> _Exercise prompt_
Take the entries below and print only the lines from the one with "The width and height of the screenshot is (1280, 1487)." through the one with "What do you see at coordinates (878, 113)", exactly as they stand, both ends included.

[Stored items]
■ ■ ■ ■ ■ ■ ■

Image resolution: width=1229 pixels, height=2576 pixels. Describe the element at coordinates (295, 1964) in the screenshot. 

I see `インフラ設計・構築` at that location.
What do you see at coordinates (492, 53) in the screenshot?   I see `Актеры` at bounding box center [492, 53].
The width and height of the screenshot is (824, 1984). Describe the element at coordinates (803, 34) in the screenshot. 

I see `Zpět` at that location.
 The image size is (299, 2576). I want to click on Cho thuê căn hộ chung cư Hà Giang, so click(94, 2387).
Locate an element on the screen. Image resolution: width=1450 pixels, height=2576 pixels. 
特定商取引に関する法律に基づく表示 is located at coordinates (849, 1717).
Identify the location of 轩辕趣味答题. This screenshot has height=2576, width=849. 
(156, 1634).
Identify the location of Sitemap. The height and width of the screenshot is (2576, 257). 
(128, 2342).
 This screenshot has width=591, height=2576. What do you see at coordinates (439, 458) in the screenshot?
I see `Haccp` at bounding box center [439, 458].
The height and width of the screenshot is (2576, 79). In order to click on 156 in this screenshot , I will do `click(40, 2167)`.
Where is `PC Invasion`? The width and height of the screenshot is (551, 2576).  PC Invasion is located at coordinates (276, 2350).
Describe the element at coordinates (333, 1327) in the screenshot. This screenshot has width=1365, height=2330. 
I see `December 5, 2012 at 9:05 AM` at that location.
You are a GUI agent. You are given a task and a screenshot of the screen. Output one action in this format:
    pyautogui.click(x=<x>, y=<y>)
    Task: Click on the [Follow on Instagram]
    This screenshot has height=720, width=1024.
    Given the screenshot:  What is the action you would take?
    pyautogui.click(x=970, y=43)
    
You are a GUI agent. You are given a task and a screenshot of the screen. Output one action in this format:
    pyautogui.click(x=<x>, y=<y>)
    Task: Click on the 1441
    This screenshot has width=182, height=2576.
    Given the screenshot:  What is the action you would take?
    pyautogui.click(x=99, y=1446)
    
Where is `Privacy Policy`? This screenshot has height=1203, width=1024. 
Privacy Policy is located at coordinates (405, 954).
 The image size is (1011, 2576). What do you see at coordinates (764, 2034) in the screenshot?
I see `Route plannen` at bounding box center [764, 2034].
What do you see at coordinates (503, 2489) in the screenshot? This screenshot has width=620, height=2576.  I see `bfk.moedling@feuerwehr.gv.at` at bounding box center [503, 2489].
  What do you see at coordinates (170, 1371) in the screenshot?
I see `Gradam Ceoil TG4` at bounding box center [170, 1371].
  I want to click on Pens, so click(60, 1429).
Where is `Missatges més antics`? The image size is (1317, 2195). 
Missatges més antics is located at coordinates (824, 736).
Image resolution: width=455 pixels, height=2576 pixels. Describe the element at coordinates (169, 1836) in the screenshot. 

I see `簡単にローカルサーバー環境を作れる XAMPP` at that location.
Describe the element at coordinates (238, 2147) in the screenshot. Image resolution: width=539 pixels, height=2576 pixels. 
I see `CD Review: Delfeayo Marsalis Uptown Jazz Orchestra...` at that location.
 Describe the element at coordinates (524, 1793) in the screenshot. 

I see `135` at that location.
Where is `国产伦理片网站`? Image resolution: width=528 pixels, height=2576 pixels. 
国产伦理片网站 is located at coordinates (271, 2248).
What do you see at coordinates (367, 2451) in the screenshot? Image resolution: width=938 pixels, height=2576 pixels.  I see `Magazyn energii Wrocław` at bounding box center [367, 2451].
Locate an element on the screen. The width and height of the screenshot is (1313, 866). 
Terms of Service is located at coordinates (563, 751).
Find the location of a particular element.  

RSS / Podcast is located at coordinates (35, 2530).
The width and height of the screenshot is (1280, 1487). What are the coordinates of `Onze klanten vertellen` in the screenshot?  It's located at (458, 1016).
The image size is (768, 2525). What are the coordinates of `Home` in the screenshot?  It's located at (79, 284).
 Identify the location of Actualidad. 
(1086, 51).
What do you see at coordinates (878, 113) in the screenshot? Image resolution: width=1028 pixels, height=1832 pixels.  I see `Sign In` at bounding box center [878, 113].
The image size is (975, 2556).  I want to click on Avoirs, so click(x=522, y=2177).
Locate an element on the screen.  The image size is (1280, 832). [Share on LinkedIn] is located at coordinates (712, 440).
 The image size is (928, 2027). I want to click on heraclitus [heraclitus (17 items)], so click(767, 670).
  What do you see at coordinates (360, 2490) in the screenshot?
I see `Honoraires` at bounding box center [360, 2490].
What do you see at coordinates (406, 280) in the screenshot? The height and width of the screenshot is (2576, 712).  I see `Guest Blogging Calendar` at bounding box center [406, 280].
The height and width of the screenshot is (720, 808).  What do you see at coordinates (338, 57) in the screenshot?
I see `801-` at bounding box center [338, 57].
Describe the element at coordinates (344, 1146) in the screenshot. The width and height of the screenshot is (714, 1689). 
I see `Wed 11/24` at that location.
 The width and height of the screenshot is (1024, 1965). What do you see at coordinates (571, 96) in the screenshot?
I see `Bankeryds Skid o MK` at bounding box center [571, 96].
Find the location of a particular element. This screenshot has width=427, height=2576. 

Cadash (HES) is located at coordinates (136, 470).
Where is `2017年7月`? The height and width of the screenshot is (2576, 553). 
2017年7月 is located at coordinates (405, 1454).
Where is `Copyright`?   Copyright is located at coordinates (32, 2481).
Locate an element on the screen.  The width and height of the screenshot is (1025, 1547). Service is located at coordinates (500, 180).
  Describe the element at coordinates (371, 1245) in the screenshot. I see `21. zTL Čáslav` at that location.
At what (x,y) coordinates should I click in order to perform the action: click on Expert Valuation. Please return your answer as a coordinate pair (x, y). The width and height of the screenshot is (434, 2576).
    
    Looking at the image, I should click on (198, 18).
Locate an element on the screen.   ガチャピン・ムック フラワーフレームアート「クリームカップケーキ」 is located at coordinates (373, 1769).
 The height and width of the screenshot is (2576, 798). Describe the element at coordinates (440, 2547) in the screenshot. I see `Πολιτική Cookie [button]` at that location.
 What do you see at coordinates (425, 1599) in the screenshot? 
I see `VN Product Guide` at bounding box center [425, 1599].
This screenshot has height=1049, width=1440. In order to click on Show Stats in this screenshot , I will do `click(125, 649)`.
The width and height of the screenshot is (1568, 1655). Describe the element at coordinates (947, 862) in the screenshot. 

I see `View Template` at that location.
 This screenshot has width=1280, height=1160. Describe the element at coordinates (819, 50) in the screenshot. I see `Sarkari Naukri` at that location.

■ ■ ■ ■ ■ ■ ■

> _Result_
The width and height of the screenshot is (1280, 1487). What are the coordinates of `Onze klanten vertellen` in the screenshot?  It's located at (458, 1016).
The image size is (768, 2525). What are the coordinates of `Home` in the screenshot?  It's located at (79, 284).
 Identify the location of Actualidad. 
(1086, 51).
What do you see at coordinates (878, 113) in the screenshot? Image resolution: width=1028 pixels, height=1832 pixels.  I see `Sign In` at bounding box center [878, 113].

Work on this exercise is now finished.